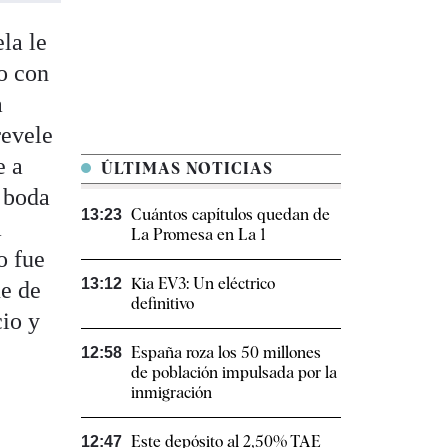
la le
so con
a
revele
e a
ÚLTIMAS NOTICIAS
a boda
Cuántos capítulos quedan de
13:23
a
La Promesa en La 1
o fue
Kia EV3: Un eléctrico
13:12
ue de
definitivo
cio y
España roza los 50 millones
12:58
de población impulsada por la
inmigración
Este depósito al 2,50% TAE
12:47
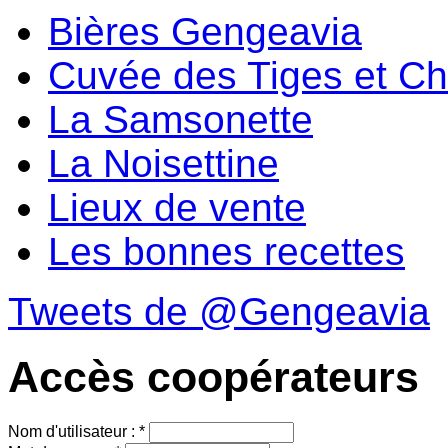
Bières Gengeavia
Cuvée des Tiges et C
La Samsonette
La Noisettine
Lieux de vente
Les bonnes recettes
Tweets de @Gengeavia
Accès coopérateurs
Nom d'utilisateur :
*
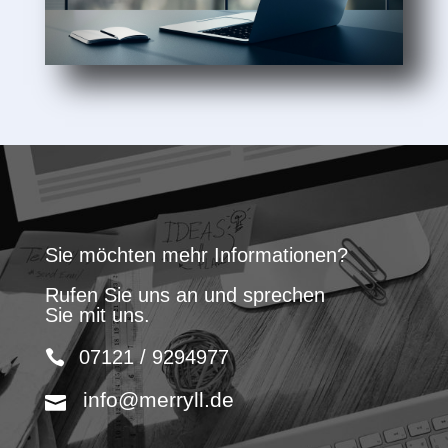
Sie möchten mehr Informationen?
Rufen Sie uns an und sprechen
Sie mit uns.
07121 / 9294977
info@merryll.de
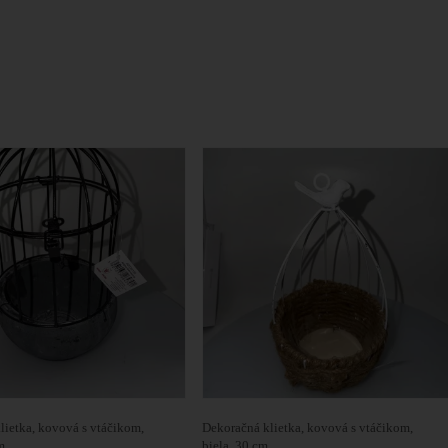
lietka, kovová s vtáčikom,
Dekoračná klietka, kovová s vtáčikom,
m
biela, 30 cm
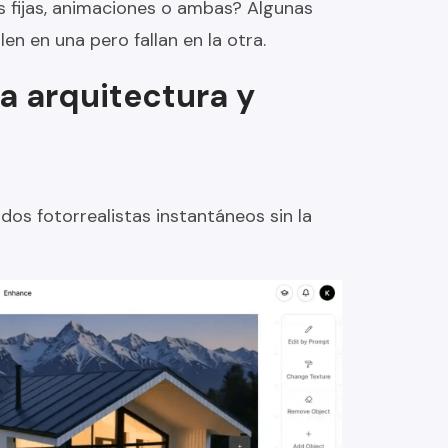
 fijas, animaciones o ambas? Algunas
n en una pero fallan en la otra.
a arquitectura y
os fotorrealistas instantáneos sin la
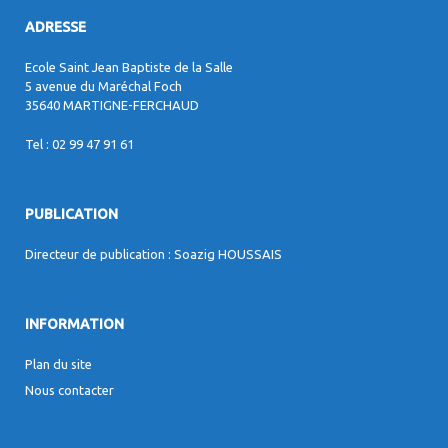
ADRESSE
Ecole Saint Jean Baptiste de la Salle
5 avenue du Maréchal Foch
35640 MARTIGNE-FERCHAUD
Tel : 02 99 47 91 61
PUBLICATION
Directeur de publication : Soazig HOUSSAIS
INFORMATION
Plan du site
Nous contacter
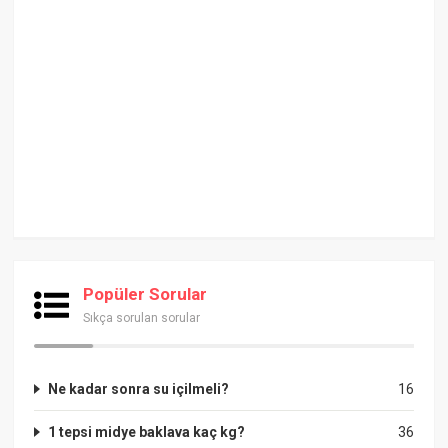
Popüler Sorular
Sıkça sorulan sorular
Ne kadar sonra su içilmeli?
16
1 tepsi midye baklava kaç kg?
36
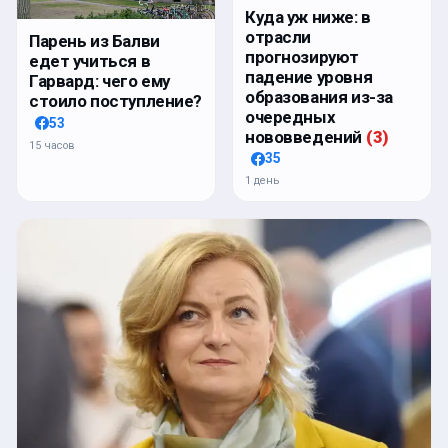
Куда уж ниже: в
отрасли
Парень из Балви
прогнозируют
едет учиться в
падение уровня
Гарвард: чего ему
образования из-за
стоило поступление?
очередных
53
нововведений
(
3
)
15 часов
35
1 день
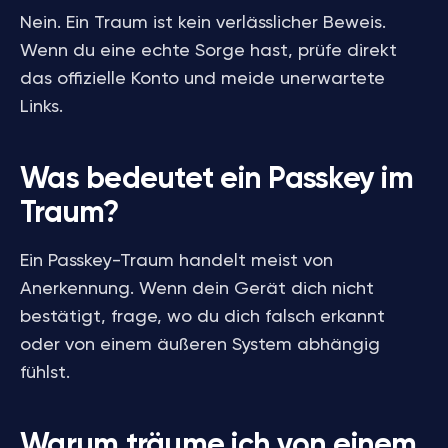
Nein. Ein Traum ist kein verlässlicher Beweis.
Wenn du eine echte Sorge hast, prüfe direkt
das offizielle Konto und meide unerwartete
Links.
Was bedeutet ein Passkey im
Traum?
Ein Passkey-Traum handelt meist von
Anerkennung. Wenn dein Gerät dich nicht
bestätigt, frage, wo du dich falsch erkannt
oder von einem äußeren System abhängig
fühlst.
Warum träume ich von einem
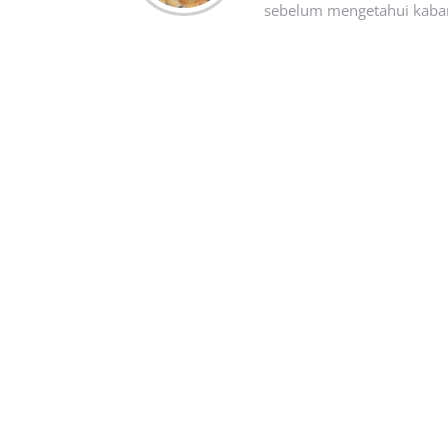
sebelum mengetahui kabar t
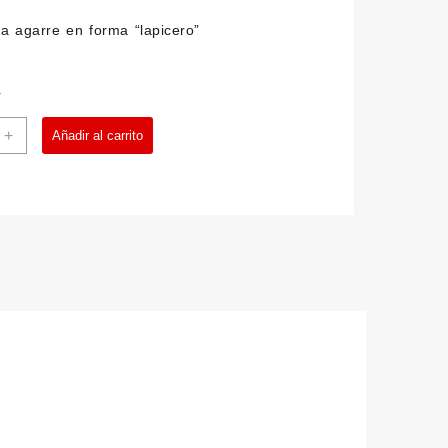
a agarre en forma “lapicero”
a
ly
+
Añadir al carrito
ld
ad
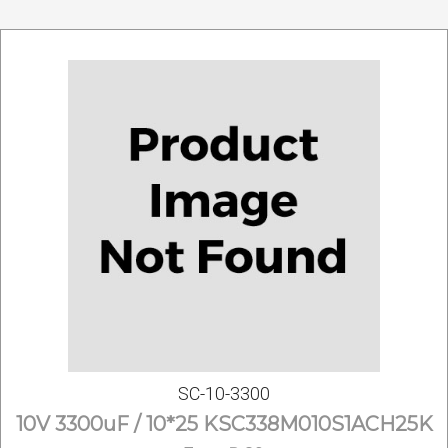
SС-10-3300
10V 3300uF / 10*25 KSC338M010S1ACH25K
--*--
| EXERCISE REQUIREMENTS |
Give again, word for word, every line from the top of the entries above to the line holding "fijas, animaciones o ambas? Algunas", both included. Leave the pictures out.

| EXERCISE RESULT |
la le
so con
a
revele
e a
ÚLTIMAS NOTICIAS
a boda
Cuántos capítulos quedan de
13:23
a
La Promesa en La 1
o fue
Kia EV3: Un eléctrico
13:12
ue de
definitivo
cio y
España roza los 50 millones
12:58
de población impulsada por la
inmigración
Este depósito al 2,50% TAE
12:47
Bières Gengeavia
Cuvée des Tiges et C
La Samsonette
La Noisettine
Lieux de vente
Les bonnes recettes
Tweets de @Gengeavia
Accès coopérateurs
Nom d'utilisateur :
*
Sie möchten mehr Informationen?
Rufen Sie uns an und sprechen
Sie mit uns.
07121 / 9294977
info@merryll.de
lietka, kovová s vtáčikom,
Dekoračná klietka, kovová s vtáčikom,
m
biela, 30 cm
 fijas, animaciones o ambas? Algunas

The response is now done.